• **Work order**: Go to the line containing "просто-напросто уснул, получив" and retype it and every later line exactly as written, up to the last line of the entries. Keep pictures out.
......
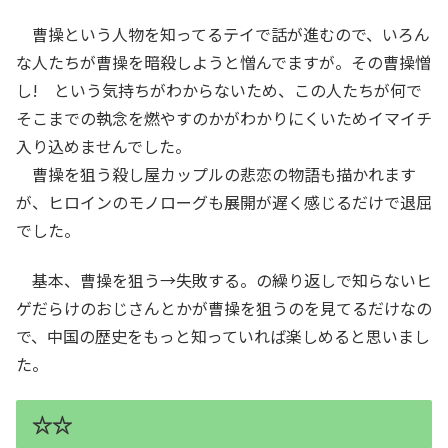
曹操という人物を知ってるテイで話が進むので、いろん
な人たちが曹操を暗殺しようと憎んでますが。その曹操憎
し! という気持ちがわからないため、この人たちが何で
そこまでの執念を燃やすのかがわかりにくいためイマイチ
入り込めませんでした。
曹操を狙う殺し屋カップルの悲恋の物語も描かれます
が、ヒロインのモノローグも展開が遅く感じるだけで退屈
でした。
基本、曹操を狙う→失敗する。の繰り返しで知らないヒ
ゲだらけのおじさんとかが曹操を狙うのを見てるだけなの
で、中国の歴史をもっと知っていれば楽しめると思いまし
た。
☆☆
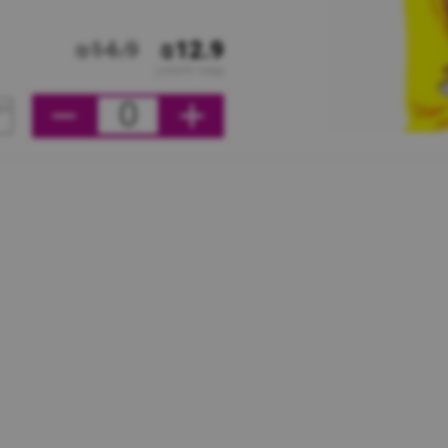
₪14.9
₪12.9
מחיר ליחידה
0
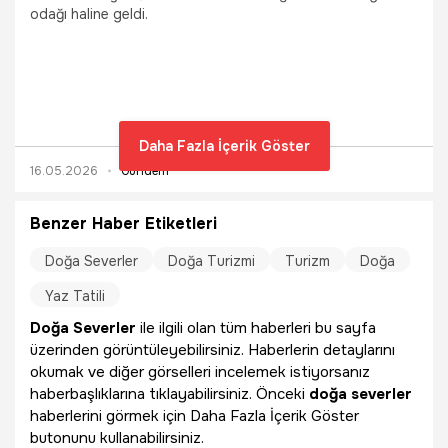
odağı haline geldi.
Daha Fazla İçerik Göster
16.05.2026
Gündem
Benzer Haber Etiketleri
Doğa Severler
Doğa Turizmi
Turizm
Doğa
Yaz Tatili
Doğa Severler
ile ilgili olan tüm haberleri bu sayfa
üzerinden görüntüleyebilirsiniz. Haberlerin detaylarını
okumak ve diğer görselleri incelemek istiyorsanız
haberbaşlıklarına tıklayabilirsiniz. Önceki
doğa severler
haberlerini görmek için Daha Fazla İçerik Göster
butonunu kullanabilirsiniz.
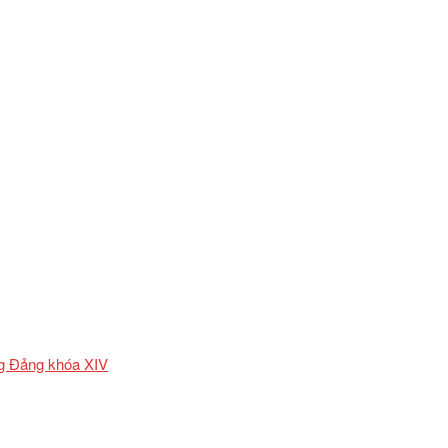
ơng Đảng khóa XIV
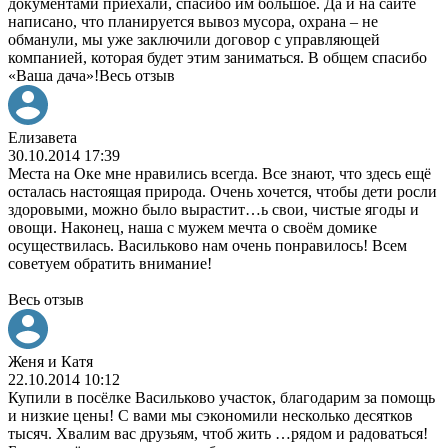
документами приехали, спасибо им большое. Да и на сайте
написано, что планируется вывоз мусора, охрана – не
обманули, мы уже заключили договор с управляющей
компанией, которая будет этим заниматься. В общем спасибо
«Ваша дача»!
Весь отзыв
Елизавета
30.10.2014 17:39
Места на Оке мне нравились всегда. Все знают, что здесь ещё
осталась настоящая природа. Очень хочется, чтобы дети росли
здоровыми, можно было вырастит
…
ь свои, чистые ягоды и
овощи. Наконец, наша с мужем мечта о своём домике
осуществилась. Васильково нам очень понравилось! Всем
советуем обратить внимание!
Весь отзыв
Женя и Катя
22.10.2014 10:12
Купили в посёлке Васильково участок, благодарим за помощь
и низкие цены! С вами мы сэкономили несколько десятков
тысяч. Хвалим вас друзьям, чтоб жить
…
рядом и радоваться!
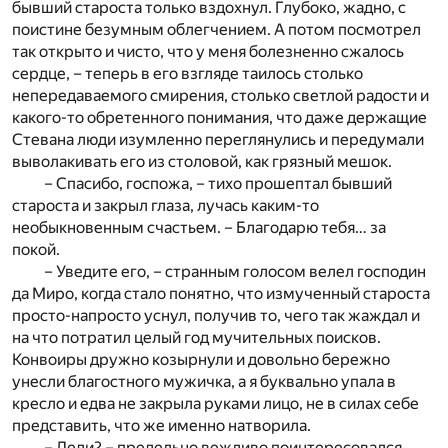
бывший староста только вздохнул. Глубоко, жадно, с
поистине безумным облегчением. А потом посмотрел
так открыто и чисто, что у меня болезненно сжалось
сердце, – теперь в его взгляде таилось столько
непередаваемого смирения, столько светлой радости и
какого-то обретенного понимания, что даже держащие
Стевана люди изумленно переглянулись и передумали
выволакивать его из столовой, как грязный мешок.
– Спасибо, госпожа, – тихо прошептал бывший
староста и закрыл глаза, лучась каким-то
необыкновенным счастьем. – Благодарю тебя… за
покой.
– Уведите его, – странным голосом велел господин
да Миро, когда стало понятно, что измученный староста
просто-напросто уснул, получив то, чего так жаждал и
на что потратил целый год мучительных поисков.
Конвоиры дружно козырнули и довольно бережно
унесли благостного мужичка, а я буквально упала в
кресло и едва не закрыла руками лицо, не в силах себе
представить, что же именно натворила.
– Леди? – предельно вежливо поинтересовался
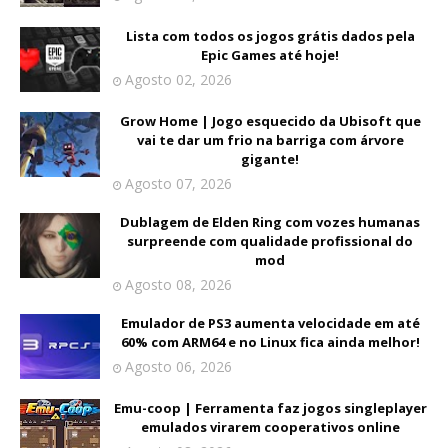
Lista com todos os jogos grátis dados pela
Epic Games até hoje!
Agosto 02, 2026
Grow Home | Jogo esquecido da Ubisoft que
vai te dar um frio na barriga com árvore
gigante!
Agosto 07, 2026
Dublagem de Elden Ring com vozes humanas
surpreende com qualidade profissional do
mod
Agosto 08, 2026
Emulador de PS3 aumenta velocidade em até
60% com ARM64 e no Linux fica ainda melhor!
Agosto 06, 2026
Emu-coop | Ferramenta faz jogos singleplayer
emulados virarem cooperativos online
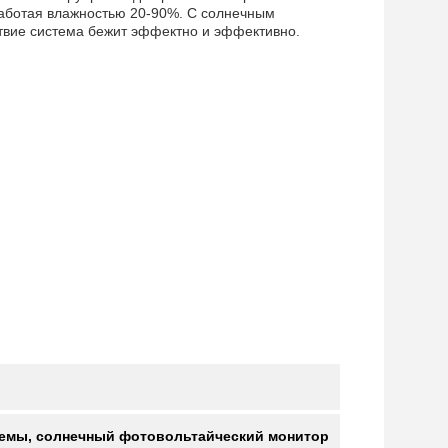
работая влажностью 20-90%. С солнечным
твие система бежит эффектно и эффективно.
емы, солнечный фотовольтайческий монитор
......
• **Solution for this exercise**:
просто-напросто уснул, получив то, чего так жаждал и
на что потратил целый год мучительных поисков.
Конвоиры дружно козырнули и довольно бережно
унесли благостного мужичка, а я буквально упала в
кресло и едва не закрыла руками лицо, не в силах себе
представить, что же именно натворила.
– Леди? – предельно вежливо поинтересовался
Lista com todos os jogos grátis dados pela
Epic Games até hoje!
Agosto 02, 2026
Grow Home | Jogo esquecido da Ubisoft que
vai te dar um frio na barriga com árvore
gigante!
Agosto 07, 2026
Dublagem de Elden Ring com vozes humanas
surpreende com qualidade profissional do
mod
Agosto 08, 2026
Emulador de PS3 aumenta velocidade em até
60% com ARM64 e no Linux fica ainda melhor!
Agosto 06, 2026
Emu-coop | Ferramenta faz jogos singleplayer
emulados virarem cooperativos online
работая влажностью 20-90%. С солнечным
твие система бежит эффектно и эффективно.
емы, солнечный фотовольтайческий монитор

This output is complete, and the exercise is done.